With regard to their green-hued skin, one explanation is that the children were suffering from chlorosis (Hypochromic Anemia). This condition is due to the malnutrition that affects the colour of red blood cells and results in a remarkably green shade of the skin. This theory could be well supported by the fact that the children were returned to the normal colour once they adapted to the food cuisine of the village where they were found and brought up.
A MYTH OF SIMILAR OCCURRENCE:
Another similar happening that first came into limelight with the book “Strange Destinies” by John Mackiln was “THE GREEN CHILDREN OF BANJOS” incident. In his book he reports that villagers in Banjos, Spain discovered the two children with a green skin colour and wearing a strange metallic cloth. Peculiarly, these two children were found in the same way just like the green children of Wool pit were found.

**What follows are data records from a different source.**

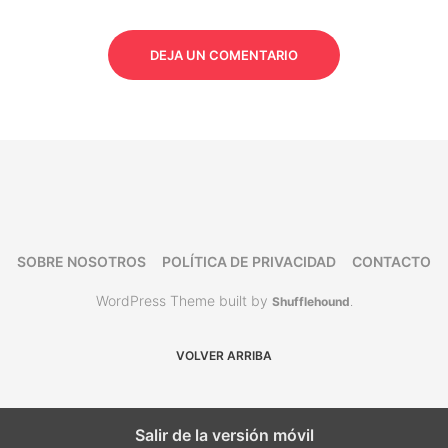
DEJA UN COMENTARIO
SOBRE NOSOTROS
POLÍTICA DE PRIVACIDAD
CONTACTO
WordPress Theme built by
Shufflehound
.
VOLVER ARRIBA
Salir de la versión móvil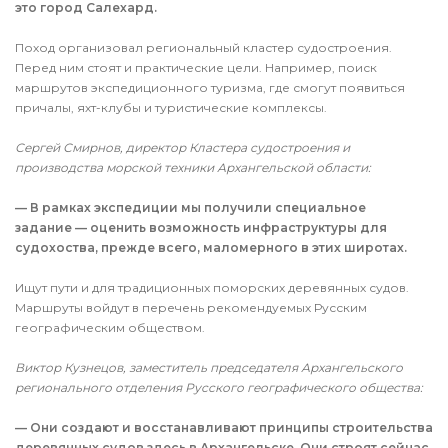
это город Салехард.
Поход организовал региональный кластер судостроения.
Перед ним стоят и практические цели. Например, поиск
маршрутов экспедиционного туризма, где смогут появиться
причалы, яхт-клубы и туристические комплексы.
Сергей Смирнов, директор Кластера судостроения и
производства морской техники Архангельской области:
— В рамках экспедиции мы получили специальное
задание — оценить возможность инфраструктуры для
судохоства, прежде всего, маломерного в этих широтах.
Ищут пути и для традиционных поморских деревянных судов.
Маршруты войдут в перечень рекомендуемых Русским
географическим обществом.
Виктор Кузнецов, заместитель председателя Архангельского
регионального отделения Русского географического общества:
— Они создают и восстанавливают принципы строительства
деревянных судов здесь в Архангельске. Они строят сейчас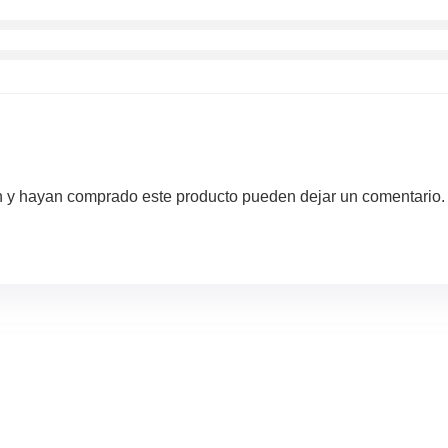
ón y hayan comprado este producto pueden dejar un comentario.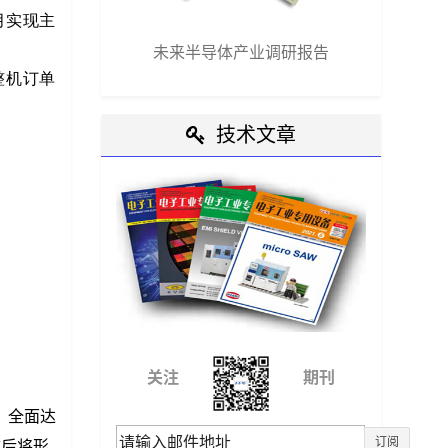
1月实现主
未来半导体产业调研报告
整机订单
技术文章
关注
期刊
，全面达
订阅
成后将形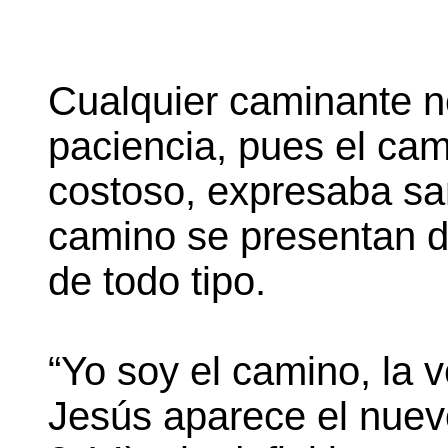
Cualquier caminante n
paciencia, pues el cam
costoso, expresaba sa
camino se presentan di
de todo tipo.
“Yo soy el camino, la v
Jesús aparece el nuev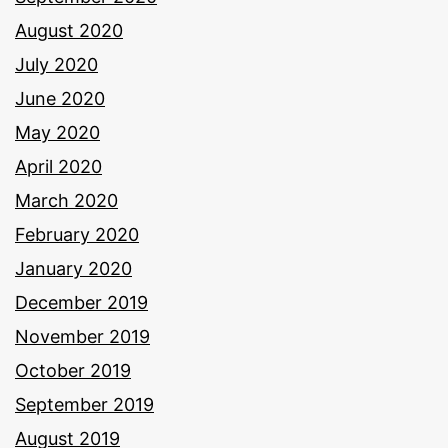
August 2020
July 2020
June 2020
May 2020
April 2020
March 2020
February 2020
January 2020
December 2019
November 2019
October 2019
September 2019
August 2019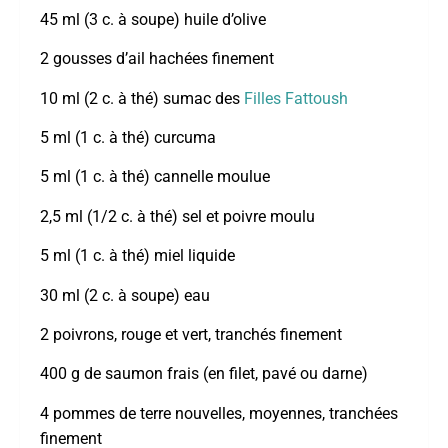
45 ml (3 c. à soupe) huile d’olive
2 gousses d’ail hachées finement
10 ml (2 c. à thé) sumac des
Filles Fattoush
5 ml (1 c. à thé) curcuma
5 ml (1 c. à thé) cannelle moulue
2,5 ml (1/2 c. à thé) sel et poivre moulu
5 ml (1 c. à thé) miel liquide
30 ml (2 c. à soupe) eau
2 poivrons, rouge et vert, tranchés finement
400 g de saumon frais (en filet, pavé ou darne)
4 pommes de terre nouvelles, moyennes, tranchées
finement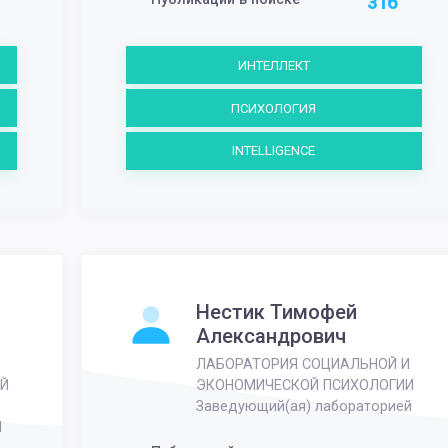
316
ИНТЕЛЛЕКТ
ПСИХОЛОГИЯ
INTELLIGENCE
Нестик Тимофей
Александрович
ЛАБОРАТОРИЯ СОЦИАЛЬНОЙ И
Й
ЭКОНОМИЧЕСКОЙ ПСИХОЛОГИИ
Заведующий(ая) лабораторией
Н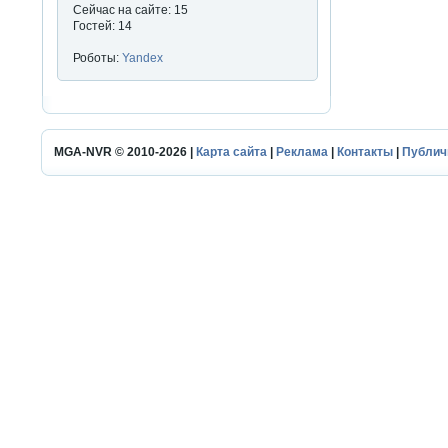
Сейчас на сайте: 15
Гостей: 14
Роботы:
Yandex
MGA-NVR © 2010-2026 |
Карта сайта
|
Реклама
|
Контакты
|
Публич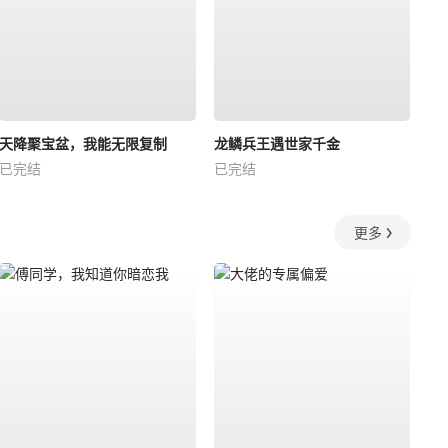
天降聚宝盆，我能无限复制
龙鳞兵王遇世家千金
已完结
已完结
更多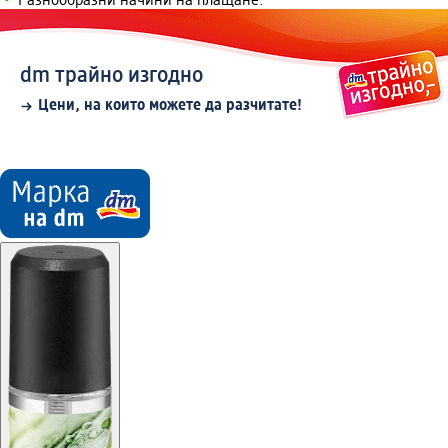
Разнообразни начини на плащане.
dm трайно изгодно
Цени, на които можете да разчитате!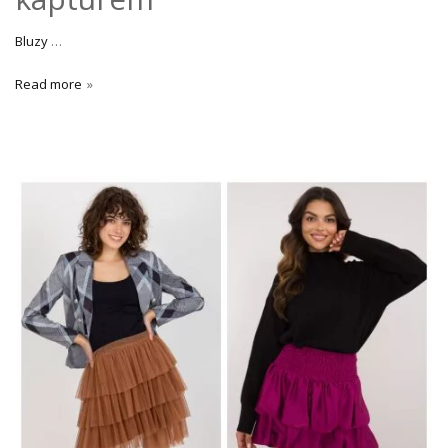
Bluzy
…
Read more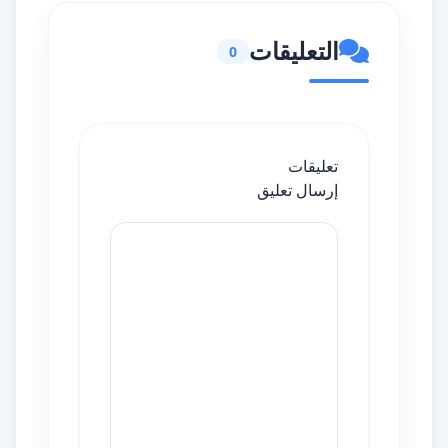
التعليقات
0
تعليقات
إرسال تعليق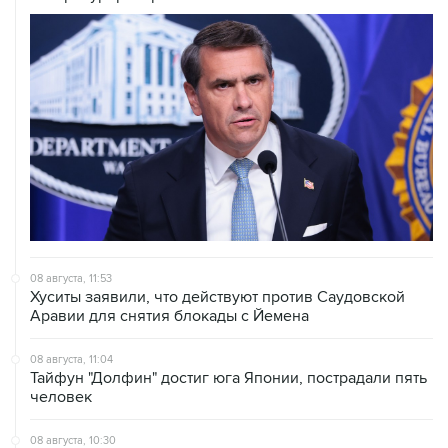
08 августа, 11:53
Хуситы заявили, что действуют против Саудовской
Аравии для снятия блокады с Йемена
08 августа, 11:04
Тайфун "Долфин" достиг юга Японии, пострадали пять
человек
08 августа, 10:30
Йеменские войска нанесли ряд ударов по хуситам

There are more similarities and just a few differences between the two tales.
- The two children found were a boy and a girl.
- They were found by the villagers at the time of harvest.
- The colour of their skin was green, and they spoke an unknown language.
- They refused to eat anything except raw beans.
- They were returned to the normal colour once they adapted to the local diet.
- The boy sickened and died.
- The girl stated almost the same reason for their arrival.
- The place and the time they were found differ. The former children were found in Wool pit, England in the 12th century whereas the latter ones were found in a Spanish village named Banjos in the 19th century.
- The girl found in Banjos died after five years of her appearance whereas the girl found in Wool pit lived a long life and got married to a local man.
Whether true or not, many say that the green children of Banjos story was just a re-write of the incident of green children of Wool pit. The reason behind stating that the girl had died after five years in the latter case might be due to cause that researchers could ask for the evidences if Mackiln reports the girl to be alive. However, there are no evidences for this story to be true. There are possibilities that this story might be a false lead one.
The story of green children of Wool pit has lasted for over eight centuries since the first noted accounts. While some outlook the story as a folktale, others accept it as a real one. While the real facts behind the story may never be known, it has provided the inspiration for innumerable poems, operas, novels and plays across the world. Without a doubt it continues to capture the imagination of many curious minds.